╭─ Material to process

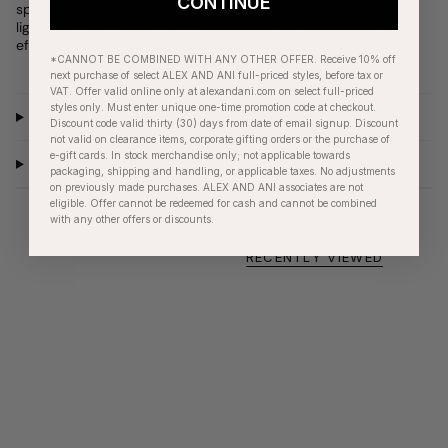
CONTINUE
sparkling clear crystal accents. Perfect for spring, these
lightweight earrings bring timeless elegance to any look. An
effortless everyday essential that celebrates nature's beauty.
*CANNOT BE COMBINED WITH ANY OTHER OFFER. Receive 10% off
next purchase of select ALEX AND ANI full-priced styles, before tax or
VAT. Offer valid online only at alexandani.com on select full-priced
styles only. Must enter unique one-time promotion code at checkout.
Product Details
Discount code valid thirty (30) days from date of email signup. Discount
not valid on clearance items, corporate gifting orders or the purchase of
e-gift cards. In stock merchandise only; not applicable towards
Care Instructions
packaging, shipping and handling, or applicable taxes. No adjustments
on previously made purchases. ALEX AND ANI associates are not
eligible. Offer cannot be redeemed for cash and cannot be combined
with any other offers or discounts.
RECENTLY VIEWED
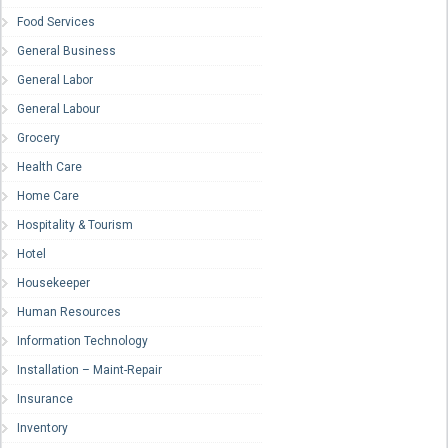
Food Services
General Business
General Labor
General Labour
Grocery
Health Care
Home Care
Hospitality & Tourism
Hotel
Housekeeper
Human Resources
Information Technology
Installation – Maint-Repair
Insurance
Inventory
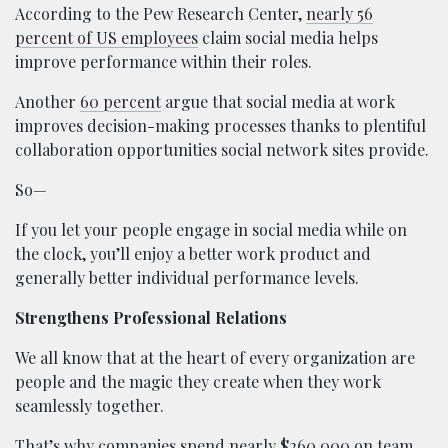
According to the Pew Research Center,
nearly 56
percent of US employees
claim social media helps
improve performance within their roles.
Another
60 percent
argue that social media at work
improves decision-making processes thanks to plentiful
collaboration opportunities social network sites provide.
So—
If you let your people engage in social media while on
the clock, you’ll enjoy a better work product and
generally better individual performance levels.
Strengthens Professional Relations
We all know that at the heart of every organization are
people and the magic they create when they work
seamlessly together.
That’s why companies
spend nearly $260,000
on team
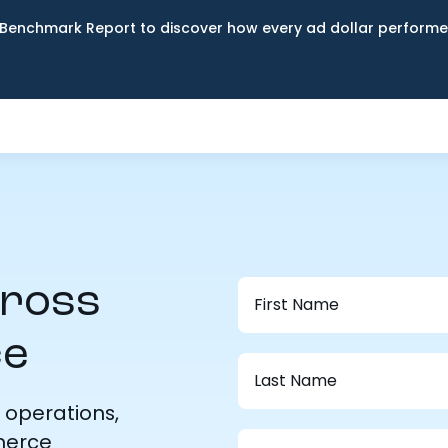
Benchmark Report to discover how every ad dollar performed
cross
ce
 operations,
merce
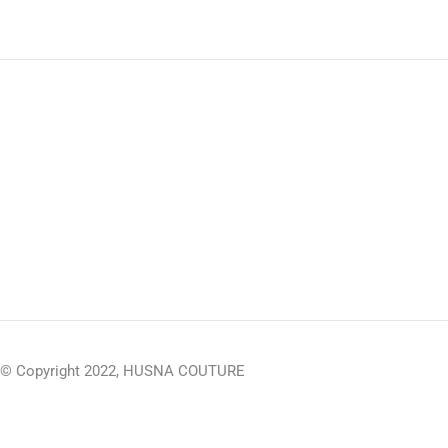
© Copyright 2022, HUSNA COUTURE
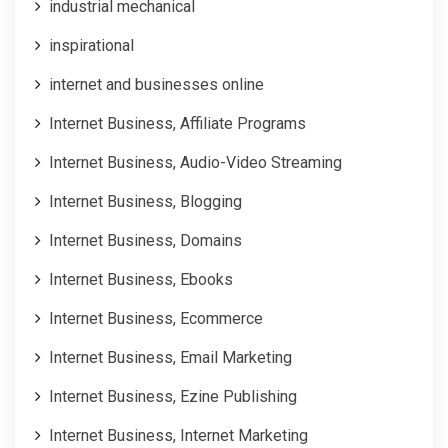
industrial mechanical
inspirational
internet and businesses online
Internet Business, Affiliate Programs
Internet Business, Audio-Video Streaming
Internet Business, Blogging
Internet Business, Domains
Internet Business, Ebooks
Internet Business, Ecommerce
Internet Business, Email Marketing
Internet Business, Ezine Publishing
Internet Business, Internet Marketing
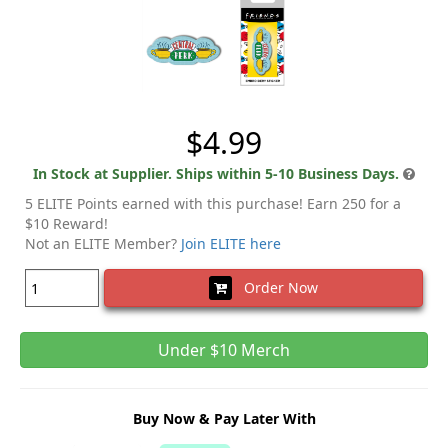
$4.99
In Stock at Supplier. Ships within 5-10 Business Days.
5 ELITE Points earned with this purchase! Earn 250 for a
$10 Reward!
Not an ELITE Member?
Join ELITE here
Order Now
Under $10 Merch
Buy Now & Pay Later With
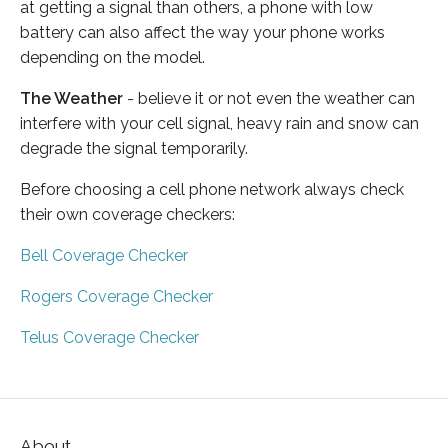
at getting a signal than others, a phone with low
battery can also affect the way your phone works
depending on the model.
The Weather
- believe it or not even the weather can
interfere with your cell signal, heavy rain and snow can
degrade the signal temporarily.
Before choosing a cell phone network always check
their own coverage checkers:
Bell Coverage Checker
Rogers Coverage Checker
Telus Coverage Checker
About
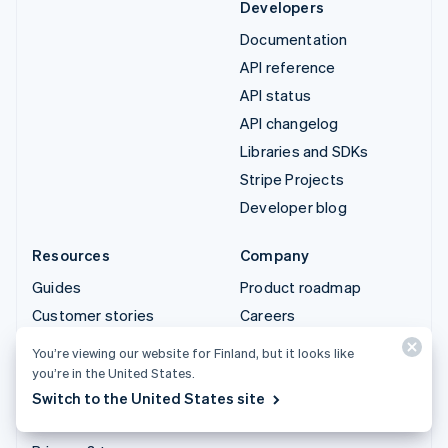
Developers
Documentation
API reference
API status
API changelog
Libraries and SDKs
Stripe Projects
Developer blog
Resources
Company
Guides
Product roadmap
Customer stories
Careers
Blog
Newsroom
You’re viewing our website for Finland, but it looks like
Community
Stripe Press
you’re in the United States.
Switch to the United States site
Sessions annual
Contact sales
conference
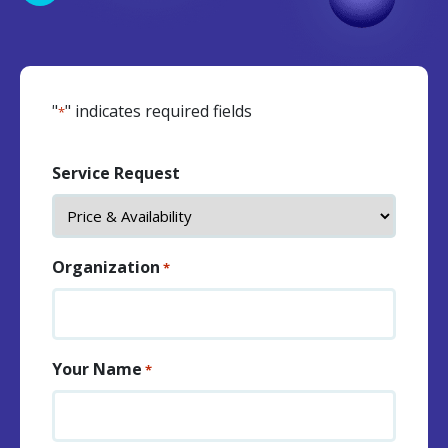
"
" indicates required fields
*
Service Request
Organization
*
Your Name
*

╰─

• _What is required_
The output is the data above, repeated exactly, with pictures omitted.

• _Reply to the exercise_
CONTINUE
sparkling clear crystal accents. Perfect for spring, these
lightweight earrings bring timeless elegance to any look. An
effortless everyday essential that celebrates nature's beauty.
*CANNOT BE COMBINED WITH ANY OTHER OFFER. Receive 10% off
next purchase of select ALEX AND ANI full-priced styles, before tax or
VAT. Offer valid online only at alexandani.com on select full-priced
styles only. Must enter unique one-time promotion code at checkout.
Product Details
Discount code valid thirty (30) days from date of email signup. Discount
not valid on clearance items, corporate gifting orders or the purchase of
e-gift cards. In stock merchandise only; not applicable towards
Care Instructions
packaging, shipping and handling, or applicable taxes. No adjustments
on previously made purchases. ALEX AND ANI associates are not
eligible. Offer cannot be redeemed for cash and cannot be combined
with any other offers or discounts.
RECENTLY VIEWED
Food Services
General Business
General Labor
General Labour
Grocery
Health Care
Home Care
Hospitality & Tourism
Hotel
Housekeeper
Human Resources
Information Technology
Installation – Maint-Repair
Insurance
Inventory
According to the Pew Research Center,
nearly 56
percent of US employees
claim social media helps
improve performance within their roles.
Another
60 percent
argue that social media at work
improves decision-making processes thanks to plentiful
collaboration opportunities social network sites provide.
So—
If you let your people engage in social media while on
the clock, you’ll enjoy a better work product and
generally better individual performance levels.
Strengthens Professional Relations
We all know that at the heart of every organization are
people and the magic they create when they work
seamlessly together.
That’s why companies
spend nearly $260,000
on team
Benchmark Report to discover how every ad dollar performed
cross
ce
 operations,
merce
© Copyright 2022, HUSNA COUTURE
industrial mechanical
inspirational
internet and businesses online
Internet Business, Affiliate Programs
Internet Business, Audio-Video Streaming
Internet Business, Blogging
Internet Business, Domains
Internet Business, Ebooks
Internet Business, Ecommerce
Internet Business, Email Marketing
Internet Business, Ezine Publishing
Internet Business, Internet Marketing
$4.99
In Stock at Supplier. Ships within 5-10 Business Days.
5 ELITE Points earned with this purchase! Earn 250 for a
$10 Reward!
Not an ELITE Member?
Join ELITE here
Order Now
Under $10 Merch
Buy Now & Pay Later With
at getting a signal than others, a phone with low
battery can also affect the way your phone works
depending on the model.
The Weather
- believe it or not even the weather can
interfere with your cell signal, heavy rain and snow can
degrade the signal temporarily.
Before choosing a cell phone network always check
their own coverage checkers:
Bell Coverage Checker
Rogers Coverage Checker
Telus Coverage Checker
About
Developers
Documentation
API reference
API status
API changelog
Libraries and SDKs
Stripe Projects
Developer blog
Resources
Company
Guides
Product roadmap
Customer stories
Careers
Blog
Newsroom
You’re viewing our website for Finland, but it looks like
Community
Stripe Press
you’re in the United States.
Switch to the United States site
Sessions annual
Contact sales
conference
"
" indicates required fields
*
Service Request
Organization
*
Your Name
*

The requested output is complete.